What you need to do:
Each entry below must be given again word for word, with no pictures.

Records for the exercise:
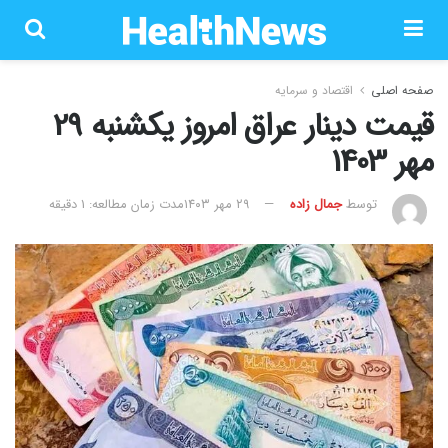
صفحه اصلی
اقتصاد و سرمایه
قیمت دینار عراق امروز یکشنبه 29
مهر 1403
توسط
جمال زاده
۲۹ مهر ۱۴۰۳
مدت زمان مطالعه: 1 دقیقه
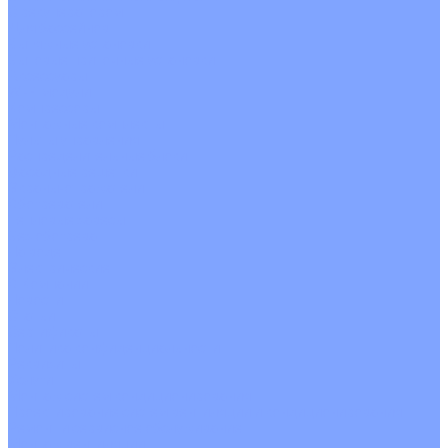
С рекуператором
Для бассейнов
Вытяжные установки
Бытовые приточные установки
Аксессуары
Wi-Fi модули
Компрессоры
Монтажные комплекты
Пульты управления
Распределительные блоки
Фасадные решетки
Экраны-отражатели
Обогреватели
Тепловые завесы
Без обогрева
На воде
Электрические
О Компании
Новости
Статьи
Сертификаты
Политика конфиденциальности
Реквизиты
Услуги
Монтаж систем кондиционирования
Проектирование систем вентиляции и кондиционирования
Ремонт и сервисное обслуживание
Монтаж вентиляции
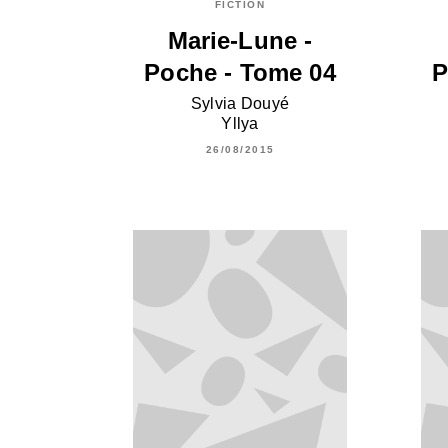
FICTION
Marie-Lune -
Poche - Tome 04
P
Sylvia Douyé
Yllya
26/08/2015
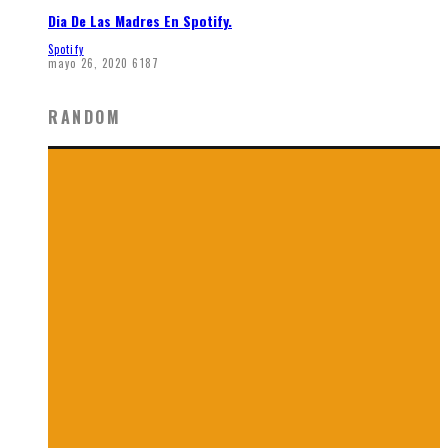
Dia De Las Madres En Spotify.
Spotify
mayo 26, 2020
6187
RANDOM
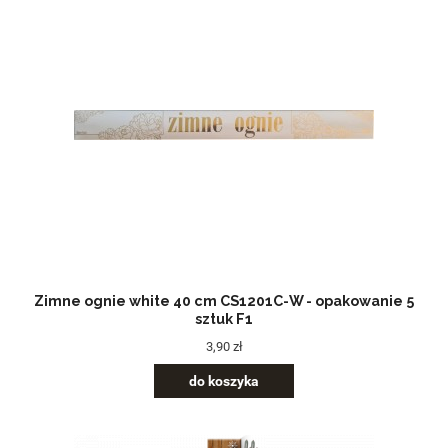
Zimne ognie white 40 cm CS1201C-W - opakowanie 5
sztuk F1
3,90 zł
do koszyka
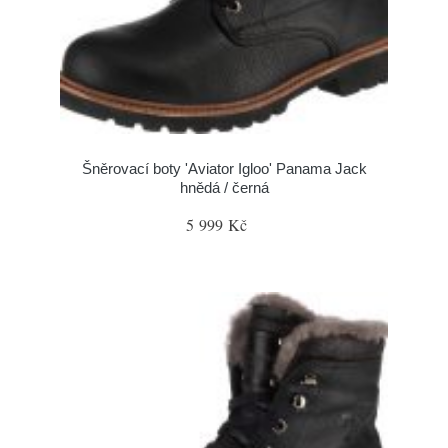
Šněrovací boty 'Aviator Igloo' Panama Jack
hnědá / černá
5 999 Kč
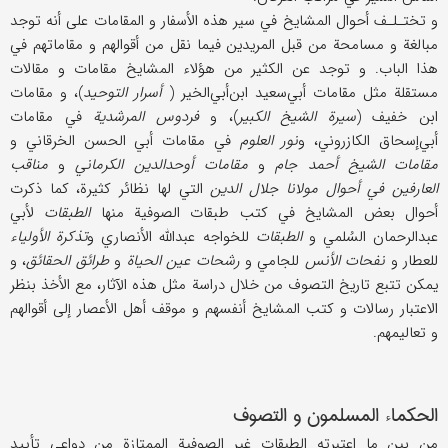
و تختـلـف أحوال المشايخ في سير هذه الأسفار و المقامات على أنه توجد
مبالغة و مسامحة من قبل المريدين فيما نقل من أقوالهم و مقاماتهم في
هذا الباب. و توجد عن الكثير من هؤلاء المشايخ مقامات و مقالات
مستقلة مثل مقامات أبي‌سعيد‌ ابن‌أبي‌‌الخير (
أسرار التوحيد
)، و مقامات
ابن خفيف (
سيرة الشيخ الكبير
)، و
فردوس المرشدية
في مقامات
أبي‌إسحاق الكازروني، و
نور العلوم
في مقامات أبي الحسن الخرقاني و
مقامات الشيخ أحمد جام
و
مقامات أوحد‌الدين الكرماني
و
مناقب
العارفين في أحوال مولانا جلال الدين
التي لها نظائر كثيرة، كما ذكرت
أحوال بعض المشايخ في كتب طبقات الصوفية منها
الطبقات
لأبي
عبد‌الرحمان السُلمي و
الطبقات
للخواجه عبدالله الأنصاري و
تذكرة الأولياء
للعطار و
نفحات الأنس
للجامي و
رشحات عين الحياة
و
طرائق الحقائق
، و
يمكن تتبع تاريخ التصوف من خلال دراسة مثل هذه الآثار، مع الأخذ بنظر
الاعتبار رسالات و كتب المشايخ أنفسهم و موقف أهل الأعصار إلى أقوالهم
و تعاليمهم.
الحكماء المسلمون و التصوف
من بين ما اعتبرته الطبقات غير الصوفية الممتازة من دواعي تأييد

Exercise result:
صفحه اصلی
اقتصاد و سرمایه
قیمت دینار عراق امروز یکشنبه 29
مهر 1403
توسط
جمال زاده
۲۹ مهر ۱۴۰۳
مدت زمان مطالعه: 1 دقیقه
С рекуператором
Для бассейнов
Вытяжные установки
Бытовые приточные установки
Аксессуары
Wi-Fi модули
Компрессоры
Монтажные комплекты
Пульты управления
Распределительные блоки
Фасадные решетки
Экраны-отражатели
Обогреватели
Тепловые завесы
Без обогрева
На воде
Электрические
О Компании
Новости
Статьи
Сертификаты
Политика конфиденциальности
Реквизиты
Услуги
Монтаж систем кондиционирования
Проектирование систем вентиляции и кондиционирования
Ремонт и сервисное обслуживание
Монтаж вентиляции
FICTION
Marie-Lune -
Poche - Tome 04
P
Sylvia Douyé
Yllya
26/08/2015
Dia De Las Madres En Spotify.
Spotify
mayo 26, 2020
6187
RANDOM
Zimne ognie white 40 cm CS1201C-W - opakowanie 5
sztuk F1
3,90 zł
do koszyka
Šněrovací boty 'Aviator Igloo' Panama Jack
hnědá / černá
5 999 Kč
و تختـلـف أحوال المشايخ في سير هذه الأسفار و المقامات على أنه توجد
مبالغة و مسامحة من قبل المريدين فيما نقل من أقوالهم و مقاماتهم في
هذا الباب. و توجد عن الكثير من هؤلاء المشايخ مقامات و مقالات
مستقلة مثل مقامات أبي‌سعيد‌ ابن‌أبي‌‌الخير (
أسرار التوحيد
)، و مقامات
ابن خفيف (
سيرة الشيخ الكبير
)، و
فردوس المرشدية
في مقامات
أبي‌إسحاق الكازروني، و
نور العلوم
في مقامات أبي الحسن الخرقاني و
مقامات الشيخ أحمد جام
و
مقامات أوحد‌الدين الكرماني
و
مناقب
العارفين في أحوال مولانا جلال الدين
التي لها نظائر كثيرة، كما ذكرت
أحوال بعض المشايخ في كتب طبقات الصوفية منها
الطبقات
لأبي
عبد‌الرحمان السُلمي و
الطبقات
للخواجه عبدالله الأنصاري و
تذكرة الأولياء
للعطار و
نفحات الأنس
للجامي و
رشحات عين الحياة
و
طرائق الحقائق
، و
يمكن تتبع تاريخ التصوف من خلال دراسة مثل هذه الآثار، مع الأخذ بنظر
الاعتبار رسالات و كتب المشايخ أنفسهم و موقف أهل الأعصار إلى أقوالهم
و تعاليمهم.
الحكماء المسلمون و التصوف
من بين ما اعتبرته الطبقات غير الصوفية الممتازة من دواعي تأييد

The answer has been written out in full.